Shroud of Turin ASSAY

It is my opinion that this relic left for our time now that technology is better advanced compared to past centuries.

Going back in time a little to the year 1898; according to Wiki an Italian lawyer and amateur photographer by the named Secondo Pia a man known for taking the first photographs of the Shroud of Turin. While developing them, noticing that the photographic negatives showed a more precise rendition of the image. He said he almost dropped and broke the photographic plate in the darkroom from the shock of what appeared on it: the reverse plate showed the picture of a man and a face that was not visible with the naked eye. Furthermore, when the negative was developed, it showed a positive image of a human face. He concluded that the image itself was, therefore, in effect, a photographic negative.
How could this then be a medieval forgery?
Again in 1931 when a professional photographer, Giuseppe Enrie, also photographed the shroud and his findings supported Pia.
Now we know it was not a painting at all.

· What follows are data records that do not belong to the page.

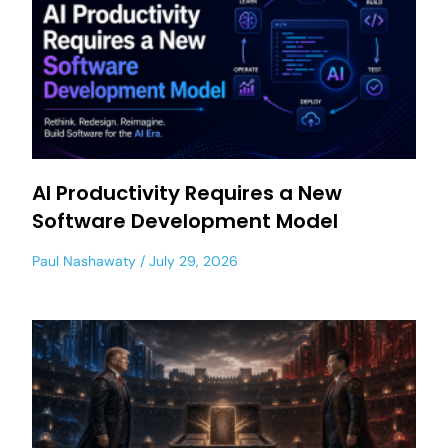
AI Productivity Requires a New
Software Development Model
Paul Nashawaty
July 29, 2026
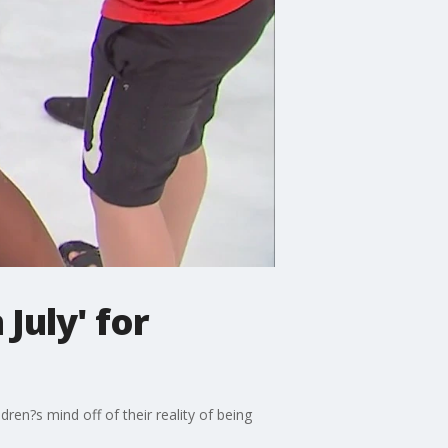
July' for
ren?s mind off of their reality of being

Recently some very interesting information has come to the world about the Shroud of Turin, the burial cloth of Jesus Christ.


Nanoparticles, what are they? Nanoparticles are tiny materials having size ranges from 1 to 100 nm. In this assay at present, are now referred to as particles of blood. Blood particles not typically found in a healthy human. Why? Because these blood particles contain substantial levels of creatinine and ferritin, a substance found in persons who have much suffered much as in torture. Such findings of this type of organic nanoparticles conclude that the person wrapped within this shroud did experience a violent death. Also, this discovery debunks the naysayers claim that the image is
AGAIN somehow painted on the shroud.

Consider also another point about the fabric. The cloth is consistent with materials from first-century Israel, but not with medieval Europe. A forger would have had to not only forge the image but would have had to have detailed knowledge of linen weaves of the first century and then not only reproduce it but age it convincingly.

At this point, the fiber is twisted (spun) into the thread. During Jesus’ time, all spinning was done by hand with spindles. The spinning wheel was not around yet, and the world waited another 500 years for that tool.

In the spinning process, the spinner twists the fibers in one of two ways: clockwise (Z) or counterclockwise (S). Because the structure of the flax fiber has a natural tendency to twist itself in an S twist, spinners over the millennia have spun it in this S direction, as if not wanting to “fight” the fiber. Curiously, the yarn that makes the Shroud was turned in a Z twist (clockwise). In other words, the weave is consistent with the era of Christ.
Just to elaborate a little further on this weave the yarn used to weave the Shroud of Turin is of very high quality, evenly spun, and it has been woven into an unusual, fancy pattern for the time, called 3 to 1 herringbone twill. The resulting cloth is very fine, with a density of about 89 threads per inch.

We read in Mark 15;43-46
“Joseph of Arimathea, a highly regarded member of the council, who was himself looking forward to the kingdom of God, went boldly to Pilate and asked for the body of Jesus. Pilate was surprised that he was already dead. He called the centurion and asked him if he had been dead for some time. When Pilate was informed by the centurion, he gave the body to Joseph. After Joseph bought a linen cloth and took down the body, he wrapped it in the linen and placed it in a tomb cut out of the rock. ”

There was a noise in the media in 1987 when the Shroud was subjected to carbon-14 dating technology which dated it to the 13th century. The fabric of the shroud is linen, not cotton and proven the sample was from a patch with 16th-century cotton some nuns mended near the edge of the shroud.

There is so much more to consider about the authenticity of the Shroud of Turin; many YouTube’s are out there for your ASSAY on this subject.